[Stored data]
───
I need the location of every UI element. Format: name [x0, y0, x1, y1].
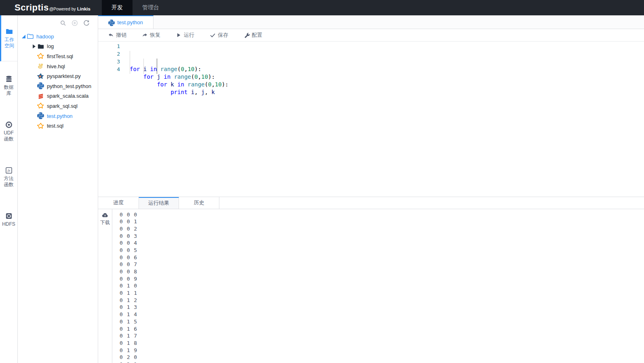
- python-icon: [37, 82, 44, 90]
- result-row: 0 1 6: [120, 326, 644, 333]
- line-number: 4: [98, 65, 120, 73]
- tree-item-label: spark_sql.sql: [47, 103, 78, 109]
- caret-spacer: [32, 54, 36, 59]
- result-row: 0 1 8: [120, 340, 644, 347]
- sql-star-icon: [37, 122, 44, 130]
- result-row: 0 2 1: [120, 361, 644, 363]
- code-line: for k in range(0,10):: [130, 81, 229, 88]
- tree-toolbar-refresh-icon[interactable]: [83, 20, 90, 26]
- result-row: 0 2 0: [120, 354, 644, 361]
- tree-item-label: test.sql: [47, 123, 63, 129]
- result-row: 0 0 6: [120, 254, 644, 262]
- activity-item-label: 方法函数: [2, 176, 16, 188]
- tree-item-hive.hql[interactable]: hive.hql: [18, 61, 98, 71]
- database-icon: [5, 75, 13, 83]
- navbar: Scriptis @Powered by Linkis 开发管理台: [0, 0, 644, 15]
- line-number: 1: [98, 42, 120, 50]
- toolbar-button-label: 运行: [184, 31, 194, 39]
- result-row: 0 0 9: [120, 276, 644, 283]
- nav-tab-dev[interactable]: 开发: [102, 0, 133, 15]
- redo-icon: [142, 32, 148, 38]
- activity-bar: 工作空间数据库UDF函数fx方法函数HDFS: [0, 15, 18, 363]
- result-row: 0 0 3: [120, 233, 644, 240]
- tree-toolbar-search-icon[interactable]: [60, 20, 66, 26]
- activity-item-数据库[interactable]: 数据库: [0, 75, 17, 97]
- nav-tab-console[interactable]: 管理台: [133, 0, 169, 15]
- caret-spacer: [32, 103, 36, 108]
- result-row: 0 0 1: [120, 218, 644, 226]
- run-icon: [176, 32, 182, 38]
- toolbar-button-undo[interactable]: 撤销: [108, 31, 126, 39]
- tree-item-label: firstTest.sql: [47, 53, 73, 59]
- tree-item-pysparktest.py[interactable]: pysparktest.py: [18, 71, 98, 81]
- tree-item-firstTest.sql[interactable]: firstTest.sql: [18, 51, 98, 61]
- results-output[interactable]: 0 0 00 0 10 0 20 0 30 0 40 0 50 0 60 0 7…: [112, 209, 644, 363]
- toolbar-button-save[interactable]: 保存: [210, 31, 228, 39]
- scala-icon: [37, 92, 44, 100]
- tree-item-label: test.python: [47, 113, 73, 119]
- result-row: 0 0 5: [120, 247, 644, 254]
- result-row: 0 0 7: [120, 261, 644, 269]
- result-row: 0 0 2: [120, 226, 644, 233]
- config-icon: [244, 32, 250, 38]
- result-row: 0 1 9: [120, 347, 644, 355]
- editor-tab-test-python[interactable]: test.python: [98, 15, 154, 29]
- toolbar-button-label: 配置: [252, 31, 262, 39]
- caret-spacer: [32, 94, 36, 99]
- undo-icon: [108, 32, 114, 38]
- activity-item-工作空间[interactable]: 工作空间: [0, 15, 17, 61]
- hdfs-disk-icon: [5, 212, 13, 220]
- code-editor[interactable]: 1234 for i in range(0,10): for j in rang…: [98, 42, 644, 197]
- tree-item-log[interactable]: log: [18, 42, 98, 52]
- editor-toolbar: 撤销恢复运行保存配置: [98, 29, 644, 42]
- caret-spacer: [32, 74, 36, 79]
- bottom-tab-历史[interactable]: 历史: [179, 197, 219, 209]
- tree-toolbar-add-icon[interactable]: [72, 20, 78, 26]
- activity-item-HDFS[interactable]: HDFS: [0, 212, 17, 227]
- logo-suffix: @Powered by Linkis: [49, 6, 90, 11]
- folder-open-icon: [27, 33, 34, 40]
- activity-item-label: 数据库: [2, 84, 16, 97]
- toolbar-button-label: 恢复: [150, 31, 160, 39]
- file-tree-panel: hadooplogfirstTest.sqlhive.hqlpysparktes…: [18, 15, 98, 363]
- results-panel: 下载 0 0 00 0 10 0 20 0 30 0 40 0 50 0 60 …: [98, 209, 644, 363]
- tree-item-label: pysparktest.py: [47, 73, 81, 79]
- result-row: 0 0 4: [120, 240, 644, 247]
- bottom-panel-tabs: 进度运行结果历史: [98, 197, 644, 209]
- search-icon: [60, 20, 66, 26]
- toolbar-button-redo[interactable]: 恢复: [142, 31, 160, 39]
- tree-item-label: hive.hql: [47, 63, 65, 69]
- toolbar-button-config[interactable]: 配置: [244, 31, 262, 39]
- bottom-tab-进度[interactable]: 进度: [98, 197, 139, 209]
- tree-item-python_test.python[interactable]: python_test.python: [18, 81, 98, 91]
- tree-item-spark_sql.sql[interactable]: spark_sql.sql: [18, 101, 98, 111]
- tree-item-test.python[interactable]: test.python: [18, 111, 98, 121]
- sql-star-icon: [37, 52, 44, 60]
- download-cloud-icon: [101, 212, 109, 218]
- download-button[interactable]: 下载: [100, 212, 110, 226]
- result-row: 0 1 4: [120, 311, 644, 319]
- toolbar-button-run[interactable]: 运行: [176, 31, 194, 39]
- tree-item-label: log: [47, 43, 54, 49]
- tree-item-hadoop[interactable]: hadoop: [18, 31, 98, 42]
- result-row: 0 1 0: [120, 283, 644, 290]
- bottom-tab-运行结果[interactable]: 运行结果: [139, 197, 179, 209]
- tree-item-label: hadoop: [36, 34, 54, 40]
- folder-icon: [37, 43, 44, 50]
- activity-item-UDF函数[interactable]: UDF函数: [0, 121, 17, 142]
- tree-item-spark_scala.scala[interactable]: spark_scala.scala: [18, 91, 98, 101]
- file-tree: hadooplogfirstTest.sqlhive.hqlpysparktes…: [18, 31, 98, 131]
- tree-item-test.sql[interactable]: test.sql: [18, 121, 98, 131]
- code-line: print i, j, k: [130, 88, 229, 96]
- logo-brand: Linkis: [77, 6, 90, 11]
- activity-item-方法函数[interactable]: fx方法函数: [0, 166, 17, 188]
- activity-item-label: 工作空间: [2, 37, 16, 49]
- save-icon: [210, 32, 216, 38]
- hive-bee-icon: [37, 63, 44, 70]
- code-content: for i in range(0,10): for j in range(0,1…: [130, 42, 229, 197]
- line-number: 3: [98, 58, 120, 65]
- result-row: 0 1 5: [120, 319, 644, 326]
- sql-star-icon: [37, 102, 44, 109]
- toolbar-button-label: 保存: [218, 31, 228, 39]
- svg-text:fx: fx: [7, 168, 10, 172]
───
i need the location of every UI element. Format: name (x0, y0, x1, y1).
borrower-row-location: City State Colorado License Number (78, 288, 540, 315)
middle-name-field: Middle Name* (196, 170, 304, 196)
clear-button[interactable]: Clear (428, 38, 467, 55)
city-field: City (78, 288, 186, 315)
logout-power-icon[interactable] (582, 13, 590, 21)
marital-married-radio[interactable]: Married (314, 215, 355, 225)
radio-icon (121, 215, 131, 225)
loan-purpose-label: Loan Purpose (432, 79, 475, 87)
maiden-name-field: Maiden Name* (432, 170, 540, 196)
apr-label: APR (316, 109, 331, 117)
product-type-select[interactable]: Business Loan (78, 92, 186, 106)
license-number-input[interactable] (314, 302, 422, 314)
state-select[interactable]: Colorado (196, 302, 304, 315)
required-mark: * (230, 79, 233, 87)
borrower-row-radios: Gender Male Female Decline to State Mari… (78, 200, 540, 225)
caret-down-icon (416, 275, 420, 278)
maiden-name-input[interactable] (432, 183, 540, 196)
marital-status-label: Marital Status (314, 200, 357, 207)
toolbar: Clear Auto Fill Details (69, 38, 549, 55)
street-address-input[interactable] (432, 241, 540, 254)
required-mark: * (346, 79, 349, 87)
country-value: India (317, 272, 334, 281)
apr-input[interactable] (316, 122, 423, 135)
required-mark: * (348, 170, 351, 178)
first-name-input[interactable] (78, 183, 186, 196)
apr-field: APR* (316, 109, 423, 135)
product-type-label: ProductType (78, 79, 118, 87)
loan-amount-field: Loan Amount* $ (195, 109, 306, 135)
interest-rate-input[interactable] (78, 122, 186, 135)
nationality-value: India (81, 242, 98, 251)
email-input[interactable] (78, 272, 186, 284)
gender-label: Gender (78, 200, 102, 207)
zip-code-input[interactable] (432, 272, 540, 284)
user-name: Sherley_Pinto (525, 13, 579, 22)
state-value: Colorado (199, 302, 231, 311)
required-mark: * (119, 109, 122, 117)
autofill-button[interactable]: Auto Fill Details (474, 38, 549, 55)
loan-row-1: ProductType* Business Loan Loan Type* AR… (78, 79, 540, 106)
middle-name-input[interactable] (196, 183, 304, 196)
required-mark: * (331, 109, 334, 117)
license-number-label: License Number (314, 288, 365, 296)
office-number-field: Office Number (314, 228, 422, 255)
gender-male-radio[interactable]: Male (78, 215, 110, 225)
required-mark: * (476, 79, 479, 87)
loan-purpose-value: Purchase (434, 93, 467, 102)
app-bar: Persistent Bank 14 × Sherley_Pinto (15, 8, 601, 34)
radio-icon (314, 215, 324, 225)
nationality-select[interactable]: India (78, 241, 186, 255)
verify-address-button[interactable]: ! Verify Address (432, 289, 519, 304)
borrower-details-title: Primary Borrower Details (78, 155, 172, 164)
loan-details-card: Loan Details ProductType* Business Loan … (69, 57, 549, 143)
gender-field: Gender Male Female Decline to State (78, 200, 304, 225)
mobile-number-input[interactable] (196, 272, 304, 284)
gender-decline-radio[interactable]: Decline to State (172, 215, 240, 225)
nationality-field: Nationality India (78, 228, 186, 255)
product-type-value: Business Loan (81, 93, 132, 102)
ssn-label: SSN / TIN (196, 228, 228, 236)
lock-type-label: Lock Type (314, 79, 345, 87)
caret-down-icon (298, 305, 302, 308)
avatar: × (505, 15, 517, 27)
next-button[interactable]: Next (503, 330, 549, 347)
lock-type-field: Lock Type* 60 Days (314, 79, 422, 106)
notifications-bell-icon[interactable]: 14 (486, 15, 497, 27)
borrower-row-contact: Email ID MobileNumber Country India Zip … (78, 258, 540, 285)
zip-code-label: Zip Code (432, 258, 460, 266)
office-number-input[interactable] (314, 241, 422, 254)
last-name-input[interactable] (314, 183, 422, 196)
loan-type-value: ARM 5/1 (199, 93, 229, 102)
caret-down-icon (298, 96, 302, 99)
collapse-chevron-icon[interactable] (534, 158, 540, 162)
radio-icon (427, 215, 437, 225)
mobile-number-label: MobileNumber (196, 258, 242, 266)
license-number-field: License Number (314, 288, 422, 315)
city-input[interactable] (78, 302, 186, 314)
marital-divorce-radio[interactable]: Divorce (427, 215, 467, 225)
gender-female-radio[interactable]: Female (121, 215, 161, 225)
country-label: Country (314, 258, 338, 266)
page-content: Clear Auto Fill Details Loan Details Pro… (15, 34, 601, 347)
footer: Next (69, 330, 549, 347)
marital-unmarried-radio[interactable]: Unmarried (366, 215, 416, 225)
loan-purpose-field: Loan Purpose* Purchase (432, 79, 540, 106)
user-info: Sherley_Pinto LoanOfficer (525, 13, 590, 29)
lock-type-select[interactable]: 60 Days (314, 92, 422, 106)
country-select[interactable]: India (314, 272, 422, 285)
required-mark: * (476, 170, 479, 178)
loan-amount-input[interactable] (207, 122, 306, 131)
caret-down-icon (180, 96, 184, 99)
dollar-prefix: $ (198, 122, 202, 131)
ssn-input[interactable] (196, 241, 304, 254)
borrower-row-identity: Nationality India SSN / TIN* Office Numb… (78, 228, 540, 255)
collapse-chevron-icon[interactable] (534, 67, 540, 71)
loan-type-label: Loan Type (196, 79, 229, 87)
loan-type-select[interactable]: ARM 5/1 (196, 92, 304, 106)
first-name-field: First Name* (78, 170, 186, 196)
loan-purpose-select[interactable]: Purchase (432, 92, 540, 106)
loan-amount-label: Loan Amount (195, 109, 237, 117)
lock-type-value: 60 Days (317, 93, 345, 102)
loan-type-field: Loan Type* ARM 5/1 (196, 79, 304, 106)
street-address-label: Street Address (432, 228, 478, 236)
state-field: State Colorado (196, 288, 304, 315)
───
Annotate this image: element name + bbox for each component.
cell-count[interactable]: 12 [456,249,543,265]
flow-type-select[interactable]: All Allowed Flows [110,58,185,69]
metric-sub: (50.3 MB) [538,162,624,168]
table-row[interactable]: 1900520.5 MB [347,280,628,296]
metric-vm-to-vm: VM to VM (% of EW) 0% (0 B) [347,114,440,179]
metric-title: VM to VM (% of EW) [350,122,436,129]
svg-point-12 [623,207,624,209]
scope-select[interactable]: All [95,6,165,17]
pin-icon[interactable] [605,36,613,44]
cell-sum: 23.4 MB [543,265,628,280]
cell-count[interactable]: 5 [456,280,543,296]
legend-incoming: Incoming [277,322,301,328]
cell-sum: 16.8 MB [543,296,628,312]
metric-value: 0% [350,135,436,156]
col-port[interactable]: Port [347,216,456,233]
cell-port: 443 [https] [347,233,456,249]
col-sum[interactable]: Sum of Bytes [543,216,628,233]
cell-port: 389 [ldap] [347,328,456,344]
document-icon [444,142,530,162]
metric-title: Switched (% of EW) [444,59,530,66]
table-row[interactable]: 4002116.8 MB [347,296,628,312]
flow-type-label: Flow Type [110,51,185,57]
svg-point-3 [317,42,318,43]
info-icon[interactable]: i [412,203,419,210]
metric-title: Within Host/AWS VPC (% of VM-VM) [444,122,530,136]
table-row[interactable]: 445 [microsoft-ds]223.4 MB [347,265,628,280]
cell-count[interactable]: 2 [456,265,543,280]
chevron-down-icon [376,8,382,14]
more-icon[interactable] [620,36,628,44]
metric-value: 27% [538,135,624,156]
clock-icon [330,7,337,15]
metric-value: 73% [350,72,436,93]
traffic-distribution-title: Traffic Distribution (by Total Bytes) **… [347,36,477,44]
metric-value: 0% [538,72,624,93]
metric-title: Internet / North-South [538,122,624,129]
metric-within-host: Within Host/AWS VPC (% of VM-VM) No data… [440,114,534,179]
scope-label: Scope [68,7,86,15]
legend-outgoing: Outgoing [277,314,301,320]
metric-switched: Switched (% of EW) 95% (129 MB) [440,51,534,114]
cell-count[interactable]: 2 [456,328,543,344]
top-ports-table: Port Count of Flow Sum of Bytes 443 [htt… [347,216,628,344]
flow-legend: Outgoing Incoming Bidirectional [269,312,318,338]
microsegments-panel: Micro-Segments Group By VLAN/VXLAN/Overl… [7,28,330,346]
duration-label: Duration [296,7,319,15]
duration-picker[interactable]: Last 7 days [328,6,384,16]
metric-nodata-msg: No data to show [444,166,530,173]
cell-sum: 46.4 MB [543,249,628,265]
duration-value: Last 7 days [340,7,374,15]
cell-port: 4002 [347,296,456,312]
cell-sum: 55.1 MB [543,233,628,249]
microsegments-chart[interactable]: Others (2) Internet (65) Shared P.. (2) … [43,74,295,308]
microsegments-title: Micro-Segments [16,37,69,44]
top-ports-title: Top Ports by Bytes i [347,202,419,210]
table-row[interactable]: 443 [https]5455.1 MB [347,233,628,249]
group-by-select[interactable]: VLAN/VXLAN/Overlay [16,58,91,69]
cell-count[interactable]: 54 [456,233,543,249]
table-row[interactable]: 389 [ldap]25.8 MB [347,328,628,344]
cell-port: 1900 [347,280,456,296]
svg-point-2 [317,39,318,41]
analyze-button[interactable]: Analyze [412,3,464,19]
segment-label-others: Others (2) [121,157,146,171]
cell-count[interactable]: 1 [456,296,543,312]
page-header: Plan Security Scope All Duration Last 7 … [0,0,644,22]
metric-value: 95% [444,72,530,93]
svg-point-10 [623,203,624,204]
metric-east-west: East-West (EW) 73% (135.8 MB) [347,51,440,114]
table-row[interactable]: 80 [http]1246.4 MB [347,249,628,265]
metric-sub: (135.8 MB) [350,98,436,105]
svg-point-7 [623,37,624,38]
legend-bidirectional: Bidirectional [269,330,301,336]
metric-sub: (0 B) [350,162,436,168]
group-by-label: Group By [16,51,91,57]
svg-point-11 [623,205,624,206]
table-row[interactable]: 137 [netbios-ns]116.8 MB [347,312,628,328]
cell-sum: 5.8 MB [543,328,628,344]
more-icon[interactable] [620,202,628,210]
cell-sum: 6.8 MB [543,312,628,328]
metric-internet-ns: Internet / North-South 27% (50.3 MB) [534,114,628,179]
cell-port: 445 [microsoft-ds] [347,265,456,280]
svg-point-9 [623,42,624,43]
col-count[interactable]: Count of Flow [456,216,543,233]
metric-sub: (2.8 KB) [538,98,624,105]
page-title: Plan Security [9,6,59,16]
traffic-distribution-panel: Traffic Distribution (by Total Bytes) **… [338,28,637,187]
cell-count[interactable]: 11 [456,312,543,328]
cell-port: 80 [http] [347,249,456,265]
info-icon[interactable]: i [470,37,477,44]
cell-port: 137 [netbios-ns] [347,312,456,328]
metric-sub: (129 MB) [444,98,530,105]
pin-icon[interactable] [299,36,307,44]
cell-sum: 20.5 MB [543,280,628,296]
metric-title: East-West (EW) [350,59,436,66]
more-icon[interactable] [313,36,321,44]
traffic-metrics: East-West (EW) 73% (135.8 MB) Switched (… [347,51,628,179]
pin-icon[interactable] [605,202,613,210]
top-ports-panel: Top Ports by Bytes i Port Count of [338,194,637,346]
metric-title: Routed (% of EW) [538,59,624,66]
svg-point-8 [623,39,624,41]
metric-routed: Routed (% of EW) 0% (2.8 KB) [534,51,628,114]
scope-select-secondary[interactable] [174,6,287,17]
───
» **Action item**: Search the records for the word "Security" and copy out every line that holds it.

» **Exercise solution**:
page-header: Plan Security Scope All Duration Last 7 … [0,0,644,22]
page-title: Plan Security [9,6,59,16]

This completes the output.